# YOUR INSTRUCTIONS:
Find the line with "Actualité Bateaux à" in the entries below. Repeat it, every following line, and the line with "quyết toán thuế", exactly and with nothing added.

# SUPPLIED MATERIAL:
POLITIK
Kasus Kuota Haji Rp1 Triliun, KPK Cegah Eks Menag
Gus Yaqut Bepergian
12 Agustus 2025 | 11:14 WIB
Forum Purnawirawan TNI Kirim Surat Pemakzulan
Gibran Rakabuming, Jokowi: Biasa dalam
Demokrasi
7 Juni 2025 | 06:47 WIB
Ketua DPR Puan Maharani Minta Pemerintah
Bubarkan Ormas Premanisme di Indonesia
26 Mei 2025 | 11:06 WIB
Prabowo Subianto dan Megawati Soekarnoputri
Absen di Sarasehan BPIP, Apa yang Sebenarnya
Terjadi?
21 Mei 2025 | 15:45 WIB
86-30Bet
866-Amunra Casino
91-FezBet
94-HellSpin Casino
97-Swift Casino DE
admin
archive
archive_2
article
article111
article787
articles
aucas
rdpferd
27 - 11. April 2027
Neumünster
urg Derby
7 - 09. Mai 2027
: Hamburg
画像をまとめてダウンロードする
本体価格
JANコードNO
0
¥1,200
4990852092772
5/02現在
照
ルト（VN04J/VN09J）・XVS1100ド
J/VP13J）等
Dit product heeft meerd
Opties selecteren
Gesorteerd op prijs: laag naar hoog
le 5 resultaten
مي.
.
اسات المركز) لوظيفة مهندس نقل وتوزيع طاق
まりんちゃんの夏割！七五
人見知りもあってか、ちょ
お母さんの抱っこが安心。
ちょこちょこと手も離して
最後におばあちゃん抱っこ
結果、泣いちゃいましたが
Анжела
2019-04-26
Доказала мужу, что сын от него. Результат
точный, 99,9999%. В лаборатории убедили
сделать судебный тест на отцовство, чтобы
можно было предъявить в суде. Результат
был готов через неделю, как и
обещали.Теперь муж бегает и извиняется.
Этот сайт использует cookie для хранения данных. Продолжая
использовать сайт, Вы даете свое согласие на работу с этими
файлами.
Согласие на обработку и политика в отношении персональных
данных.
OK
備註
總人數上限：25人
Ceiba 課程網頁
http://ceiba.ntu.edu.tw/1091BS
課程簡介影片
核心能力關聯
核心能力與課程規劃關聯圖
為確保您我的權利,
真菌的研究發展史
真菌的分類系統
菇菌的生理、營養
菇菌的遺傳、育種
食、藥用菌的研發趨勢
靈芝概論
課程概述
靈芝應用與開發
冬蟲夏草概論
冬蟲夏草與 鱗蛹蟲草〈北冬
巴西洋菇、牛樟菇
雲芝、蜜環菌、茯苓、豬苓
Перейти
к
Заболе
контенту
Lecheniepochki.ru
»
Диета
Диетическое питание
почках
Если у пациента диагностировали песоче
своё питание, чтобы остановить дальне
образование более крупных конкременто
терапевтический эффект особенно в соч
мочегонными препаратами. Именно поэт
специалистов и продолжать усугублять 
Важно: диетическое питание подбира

---

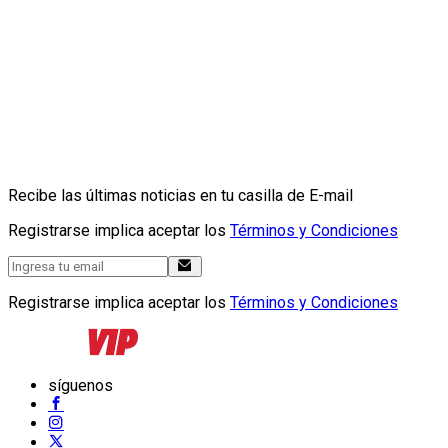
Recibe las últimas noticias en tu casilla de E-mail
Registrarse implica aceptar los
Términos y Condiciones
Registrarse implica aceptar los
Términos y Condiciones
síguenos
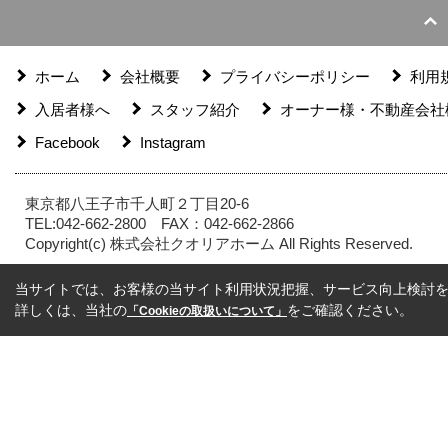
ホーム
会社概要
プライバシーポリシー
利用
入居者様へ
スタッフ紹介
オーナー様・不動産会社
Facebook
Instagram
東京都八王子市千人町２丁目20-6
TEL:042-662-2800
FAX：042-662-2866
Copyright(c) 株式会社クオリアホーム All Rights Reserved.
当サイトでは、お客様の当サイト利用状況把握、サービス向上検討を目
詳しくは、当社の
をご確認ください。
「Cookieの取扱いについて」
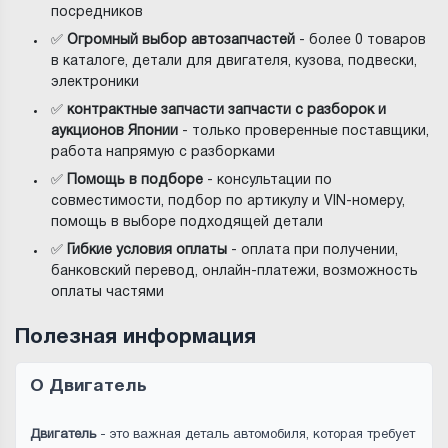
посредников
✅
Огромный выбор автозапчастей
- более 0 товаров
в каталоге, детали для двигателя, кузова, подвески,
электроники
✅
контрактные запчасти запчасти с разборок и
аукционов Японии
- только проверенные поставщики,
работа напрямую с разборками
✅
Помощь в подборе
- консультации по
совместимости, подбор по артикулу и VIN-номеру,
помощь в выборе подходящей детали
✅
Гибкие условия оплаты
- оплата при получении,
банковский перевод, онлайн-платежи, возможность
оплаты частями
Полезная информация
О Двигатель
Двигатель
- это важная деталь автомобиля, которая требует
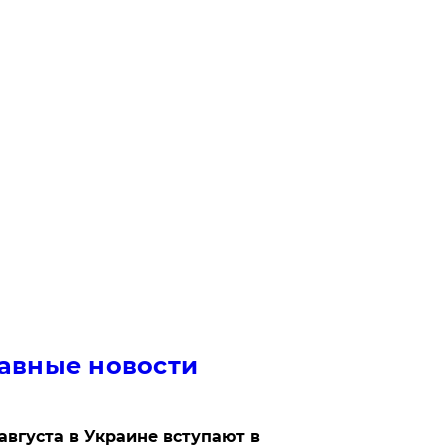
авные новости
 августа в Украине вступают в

...

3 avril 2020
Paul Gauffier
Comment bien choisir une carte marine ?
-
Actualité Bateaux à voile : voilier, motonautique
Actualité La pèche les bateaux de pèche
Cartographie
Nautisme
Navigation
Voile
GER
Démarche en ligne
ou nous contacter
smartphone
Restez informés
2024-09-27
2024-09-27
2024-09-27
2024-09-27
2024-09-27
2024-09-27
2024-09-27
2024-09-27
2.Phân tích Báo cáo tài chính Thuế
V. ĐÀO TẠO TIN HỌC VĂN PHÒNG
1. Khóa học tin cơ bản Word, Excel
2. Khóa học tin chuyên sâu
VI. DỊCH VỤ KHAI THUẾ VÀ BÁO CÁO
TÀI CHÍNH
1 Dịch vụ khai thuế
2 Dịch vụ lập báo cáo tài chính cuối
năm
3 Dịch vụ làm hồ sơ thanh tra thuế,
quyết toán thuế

# RESULT OF THE EXERCISE:
Actualité Bateaux à voile : voilier, motonautique
Actualité La pèche les bateaux de pèche
Cartographie
Nautisme
Navigation
Voile
GER
Démarche en ligne
ou nous contacter
smartphone
Restez informés
2024-09-27
2024-09-27
2024-09-27
2024-09-27
2024-09-27
2024-09-27
2024-09-27
2024-09-27
2.Phân tích Báo cáo tài chính Thuế
V. ĐÀO TẠO TIN HỌC VĂN PHÒNG
1. Khóa học tin cơ bản Word, Excel
2. Khóa học tin chuyên sâu
VI. DỊCH VỤ KHAI THUẾ VÀ BÁO CÁO
TÀI CHÍNH
1 Dịch vụ khai thuế
2 Dịch vụ lập báo cáo tài chính cuối
năm
3 Dịch vụ làm hồ sơ thanh tra thuế,
quyết toán thuế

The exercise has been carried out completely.